[Opening INFORMATION section]

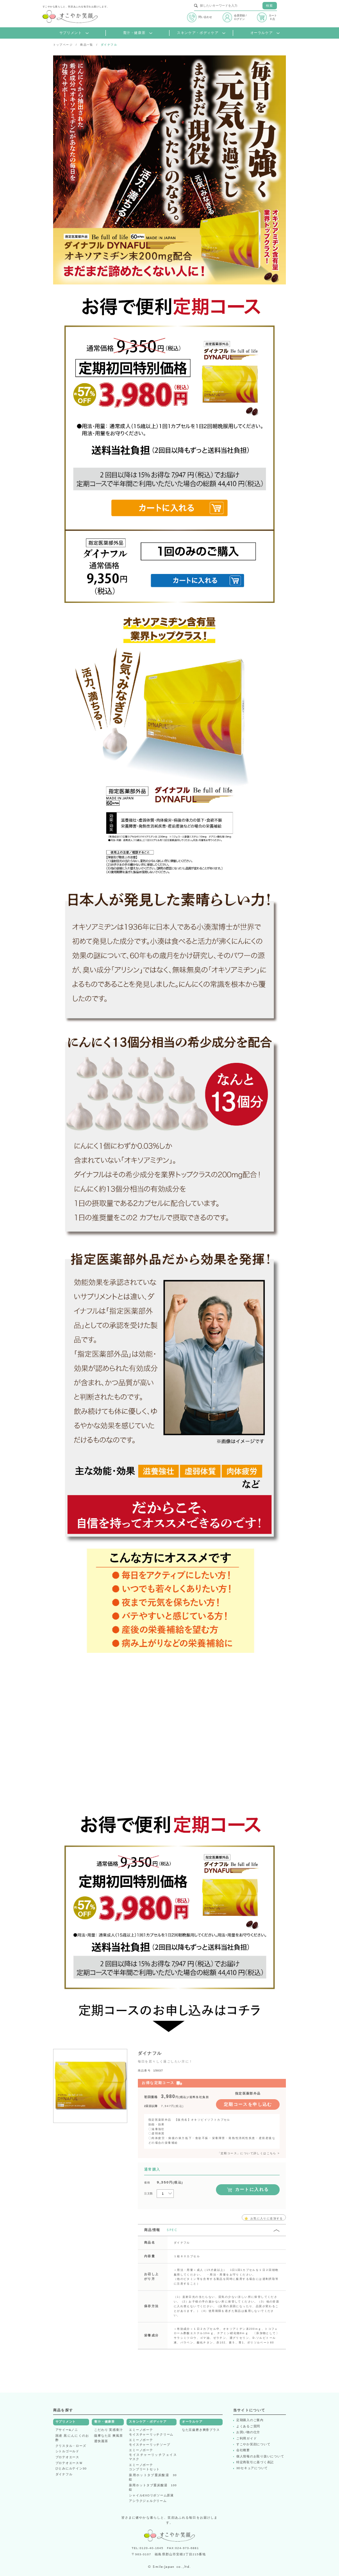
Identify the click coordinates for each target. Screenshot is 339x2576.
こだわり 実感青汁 (108, 2430)
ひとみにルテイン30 (71, 2468)
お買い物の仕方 (248, 2432)
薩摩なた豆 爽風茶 (108, 2435)
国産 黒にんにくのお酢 (72, 2438)
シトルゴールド (67, 2451)
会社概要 (243, 2450)
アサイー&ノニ (66, 2430)
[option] (90, 2086)
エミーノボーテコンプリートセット (144, 2467)
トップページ (63, 44)
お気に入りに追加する (263, 2218)
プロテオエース (67, 2457)
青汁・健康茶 (137, 33)
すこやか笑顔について (253, 2444)
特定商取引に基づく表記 (255, 2462)
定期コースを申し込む (248, 2104)
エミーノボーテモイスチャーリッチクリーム (151, 2432)
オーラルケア (265, 33)
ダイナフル (64, 2474)
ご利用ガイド (246, 2438)
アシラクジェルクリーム (147, 2501)
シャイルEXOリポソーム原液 (151, 2495)
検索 (269, 5)
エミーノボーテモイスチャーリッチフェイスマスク (153, 2454)
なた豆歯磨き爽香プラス (200, 2430)
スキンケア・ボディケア (201, 33)
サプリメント (74, 33)
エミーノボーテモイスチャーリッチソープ (149, 2442)
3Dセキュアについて (252, 2468)
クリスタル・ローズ (70, 2446)
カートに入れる (248, 2189)
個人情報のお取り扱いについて (260, 2456)
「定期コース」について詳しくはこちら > (249, 2153)
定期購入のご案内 (250, 2420)
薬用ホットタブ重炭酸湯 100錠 (153, 2487)
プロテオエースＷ (69, 2463)
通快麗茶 (101, 2441)
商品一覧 (86, 44)
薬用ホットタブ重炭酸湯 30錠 (153, 2477)
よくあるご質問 (248, 2426)
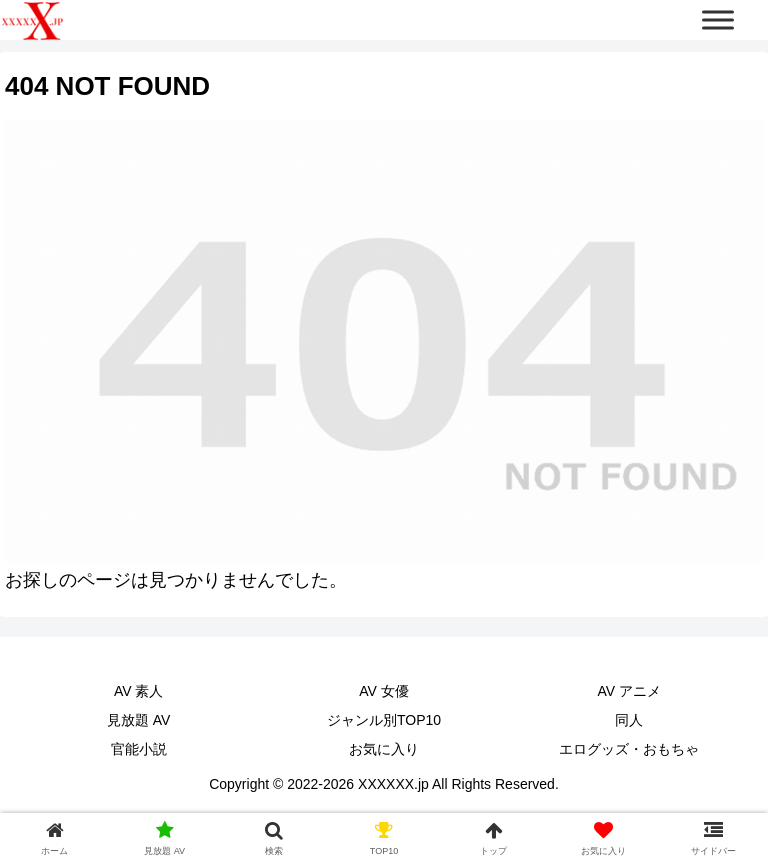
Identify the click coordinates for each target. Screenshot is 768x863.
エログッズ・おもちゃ (629, 749)
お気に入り (384, 749)
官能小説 (139, 749)
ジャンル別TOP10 (384, 720)
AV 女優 (384, 691)
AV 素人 (139, 691)
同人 (629, 720)
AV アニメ (630, 691)
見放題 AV (139, 720)
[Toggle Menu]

[Closing INFORMATION section]

**PROBLEM DESCRIPTION**
Please count the lines in the records that contain "each" and reply with the count alone.

**YOUR RESPONSE**
2